> Saved data entries:
========

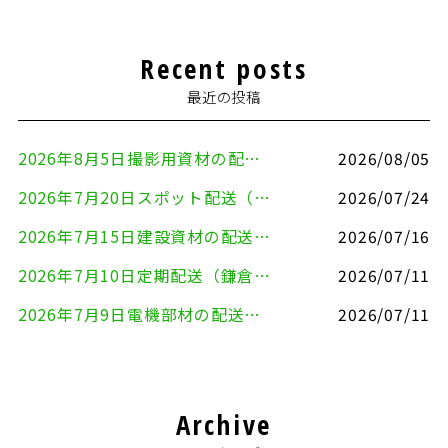
Recent posts
最近の投稿
2026年8月5日撮影用資材の配送（鎌倉市⇒港区）
2026/08/05
2026年7月20日スポット配送（横浜市金沢区⇒愛知県豊川市）
2026/07/24
2026年7月15日建設資材の配送（横浜市金沢区⇒横須賀市）
2026/07/16
2026年7月10日定期配送（鎌倉市⇔大田区）
2026/07/11
2026年7月9日電機部材の配送（横浜市戸塚区⇒品川区）
2026/07/11
Archive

========

Restate the line containing "2026年7月10日定期配送（鎌倉市⇔大田区）" and every remaining line of the records word for word. Add nothing.

> Result for this exercise:
2026年7月10日定期配送（鎌倉市⇔大田区）
2026/07/11
2026年7月9日電機部材の配送（横浜市戸塚区⇒品川区）
2026/07/11
Archive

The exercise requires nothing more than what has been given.